» **Instructions for the task**
From the data below, return each line in which the string "clienti" is found.

Transcribed page contents:
==========

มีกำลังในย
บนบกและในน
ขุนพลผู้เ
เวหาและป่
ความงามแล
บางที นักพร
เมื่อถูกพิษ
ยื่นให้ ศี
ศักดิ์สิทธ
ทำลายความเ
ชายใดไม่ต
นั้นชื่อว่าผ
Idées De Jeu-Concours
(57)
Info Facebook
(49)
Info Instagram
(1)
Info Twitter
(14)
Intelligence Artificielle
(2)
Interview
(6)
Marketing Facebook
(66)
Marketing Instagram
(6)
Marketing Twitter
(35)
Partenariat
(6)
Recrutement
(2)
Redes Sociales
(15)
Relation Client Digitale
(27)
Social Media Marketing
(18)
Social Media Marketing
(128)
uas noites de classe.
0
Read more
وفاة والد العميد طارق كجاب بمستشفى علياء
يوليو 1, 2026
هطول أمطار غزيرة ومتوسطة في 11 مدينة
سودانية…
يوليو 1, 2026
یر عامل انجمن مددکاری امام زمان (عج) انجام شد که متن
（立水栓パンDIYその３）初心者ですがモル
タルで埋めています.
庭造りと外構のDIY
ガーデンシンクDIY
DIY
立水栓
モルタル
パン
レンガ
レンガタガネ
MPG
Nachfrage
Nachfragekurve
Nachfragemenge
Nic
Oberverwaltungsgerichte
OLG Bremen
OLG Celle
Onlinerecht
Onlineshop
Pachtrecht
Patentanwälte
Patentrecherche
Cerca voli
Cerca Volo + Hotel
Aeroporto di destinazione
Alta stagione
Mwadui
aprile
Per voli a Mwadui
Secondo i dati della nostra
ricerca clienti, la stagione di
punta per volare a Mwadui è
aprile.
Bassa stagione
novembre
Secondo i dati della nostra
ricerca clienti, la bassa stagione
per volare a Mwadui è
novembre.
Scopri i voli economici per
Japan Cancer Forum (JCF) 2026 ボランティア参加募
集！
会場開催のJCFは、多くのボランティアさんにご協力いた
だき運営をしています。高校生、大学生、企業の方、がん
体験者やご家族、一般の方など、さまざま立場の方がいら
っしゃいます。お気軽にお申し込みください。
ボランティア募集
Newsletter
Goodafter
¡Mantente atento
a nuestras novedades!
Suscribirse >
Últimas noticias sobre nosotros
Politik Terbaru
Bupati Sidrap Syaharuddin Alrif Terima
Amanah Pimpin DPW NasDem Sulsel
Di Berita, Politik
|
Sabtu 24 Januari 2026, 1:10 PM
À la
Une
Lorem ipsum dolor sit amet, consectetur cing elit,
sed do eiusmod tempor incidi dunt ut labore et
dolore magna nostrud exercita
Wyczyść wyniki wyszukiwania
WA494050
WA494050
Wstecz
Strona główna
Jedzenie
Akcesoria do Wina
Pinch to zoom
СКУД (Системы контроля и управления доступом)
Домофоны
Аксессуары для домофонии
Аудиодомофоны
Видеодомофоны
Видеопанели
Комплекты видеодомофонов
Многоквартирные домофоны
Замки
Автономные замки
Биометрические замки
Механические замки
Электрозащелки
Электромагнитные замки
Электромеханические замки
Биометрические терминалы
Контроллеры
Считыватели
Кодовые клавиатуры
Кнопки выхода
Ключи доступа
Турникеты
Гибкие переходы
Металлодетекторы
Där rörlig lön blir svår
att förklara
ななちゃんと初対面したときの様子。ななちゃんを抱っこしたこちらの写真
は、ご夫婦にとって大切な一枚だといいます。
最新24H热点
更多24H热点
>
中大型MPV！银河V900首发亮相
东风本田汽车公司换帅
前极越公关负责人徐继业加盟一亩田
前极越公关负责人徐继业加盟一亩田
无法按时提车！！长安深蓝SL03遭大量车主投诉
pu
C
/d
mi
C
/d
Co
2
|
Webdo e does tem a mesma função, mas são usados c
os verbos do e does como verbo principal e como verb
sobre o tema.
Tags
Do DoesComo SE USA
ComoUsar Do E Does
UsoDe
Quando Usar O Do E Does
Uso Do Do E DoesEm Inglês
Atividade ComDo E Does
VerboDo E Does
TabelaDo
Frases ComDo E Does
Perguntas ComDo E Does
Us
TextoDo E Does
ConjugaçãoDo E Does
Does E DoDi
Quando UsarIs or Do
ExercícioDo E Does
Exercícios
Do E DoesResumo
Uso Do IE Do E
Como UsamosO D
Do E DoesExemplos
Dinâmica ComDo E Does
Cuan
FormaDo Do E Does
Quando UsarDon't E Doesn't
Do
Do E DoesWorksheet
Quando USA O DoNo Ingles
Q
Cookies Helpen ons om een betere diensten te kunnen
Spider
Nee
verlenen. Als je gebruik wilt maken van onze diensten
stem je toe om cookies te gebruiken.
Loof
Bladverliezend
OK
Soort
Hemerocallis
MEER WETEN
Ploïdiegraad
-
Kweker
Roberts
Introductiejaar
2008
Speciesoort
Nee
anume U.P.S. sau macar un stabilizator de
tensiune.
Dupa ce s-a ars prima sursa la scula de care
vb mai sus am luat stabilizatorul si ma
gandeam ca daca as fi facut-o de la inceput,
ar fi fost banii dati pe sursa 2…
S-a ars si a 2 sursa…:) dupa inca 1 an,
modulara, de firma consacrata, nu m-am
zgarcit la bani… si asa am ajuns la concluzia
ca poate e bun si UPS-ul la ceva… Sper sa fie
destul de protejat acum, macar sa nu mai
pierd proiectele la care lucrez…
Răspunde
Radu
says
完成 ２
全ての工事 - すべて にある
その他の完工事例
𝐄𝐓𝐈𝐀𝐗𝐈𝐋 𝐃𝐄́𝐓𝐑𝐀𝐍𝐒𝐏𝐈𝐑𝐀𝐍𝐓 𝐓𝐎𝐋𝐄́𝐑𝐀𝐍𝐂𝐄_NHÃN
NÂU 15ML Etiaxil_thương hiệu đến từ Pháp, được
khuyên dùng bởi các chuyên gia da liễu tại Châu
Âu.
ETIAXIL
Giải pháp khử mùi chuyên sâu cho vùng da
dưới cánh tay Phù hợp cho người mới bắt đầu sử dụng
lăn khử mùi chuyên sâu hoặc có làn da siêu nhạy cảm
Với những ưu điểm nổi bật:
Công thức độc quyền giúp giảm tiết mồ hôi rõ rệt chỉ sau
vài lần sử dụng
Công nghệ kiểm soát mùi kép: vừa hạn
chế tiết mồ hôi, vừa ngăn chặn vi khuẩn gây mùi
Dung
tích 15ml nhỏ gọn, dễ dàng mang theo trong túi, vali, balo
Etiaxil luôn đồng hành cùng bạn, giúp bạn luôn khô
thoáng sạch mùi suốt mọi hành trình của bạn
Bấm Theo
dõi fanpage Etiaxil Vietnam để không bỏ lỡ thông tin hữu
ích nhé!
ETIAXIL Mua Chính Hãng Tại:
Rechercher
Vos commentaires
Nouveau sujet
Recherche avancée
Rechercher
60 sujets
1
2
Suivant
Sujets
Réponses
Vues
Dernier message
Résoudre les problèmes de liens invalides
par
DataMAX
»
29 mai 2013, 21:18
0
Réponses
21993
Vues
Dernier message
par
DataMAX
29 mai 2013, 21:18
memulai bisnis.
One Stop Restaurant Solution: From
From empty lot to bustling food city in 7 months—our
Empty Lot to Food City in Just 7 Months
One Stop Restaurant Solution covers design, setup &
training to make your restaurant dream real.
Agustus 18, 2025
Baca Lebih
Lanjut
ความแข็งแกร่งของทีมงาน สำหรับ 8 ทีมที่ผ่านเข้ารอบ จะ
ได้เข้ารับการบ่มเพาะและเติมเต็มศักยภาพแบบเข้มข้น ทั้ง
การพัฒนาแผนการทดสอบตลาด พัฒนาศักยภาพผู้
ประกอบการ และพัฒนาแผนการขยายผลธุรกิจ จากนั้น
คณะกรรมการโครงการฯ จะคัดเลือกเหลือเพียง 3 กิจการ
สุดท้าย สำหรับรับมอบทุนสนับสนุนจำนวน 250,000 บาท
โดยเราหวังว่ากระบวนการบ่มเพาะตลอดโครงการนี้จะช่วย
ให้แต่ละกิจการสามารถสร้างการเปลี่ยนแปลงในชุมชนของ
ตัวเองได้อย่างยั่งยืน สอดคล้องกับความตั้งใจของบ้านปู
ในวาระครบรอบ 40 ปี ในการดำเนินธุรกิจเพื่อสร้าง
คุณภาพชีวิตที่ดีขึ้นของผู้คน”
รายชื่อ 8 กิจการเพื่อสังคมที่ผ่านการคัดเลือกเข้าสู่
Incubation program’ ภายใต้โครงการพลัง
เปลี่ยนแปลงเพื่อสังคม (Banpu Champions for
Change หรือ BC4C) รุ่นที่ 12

==========

» **Solution for this problem**
ricerca clienti, la stagione di
ricerca clienti, la bassa stagione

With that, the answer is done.